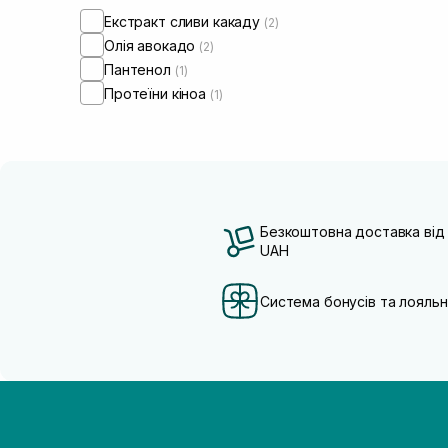
Екстракт сливи какаду
(2)
Олія авокадо
(2)
Пантенол
(1)
Протеїни кіноа
(1)
Безкоштовна доставка від
UAH
Система бонусів та лояльн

[Your assignment]
Since the pictures are not wanted, set down only the rest of each record, exactly as above.

[Output for this task]
Екстракт сливи какаду
(2)
Олія авокадо
(2)
Пантенол
(1)
Протеїни кіноа
(1)
Безкоштовна доставка від
UAH
Система бонусів та лояльн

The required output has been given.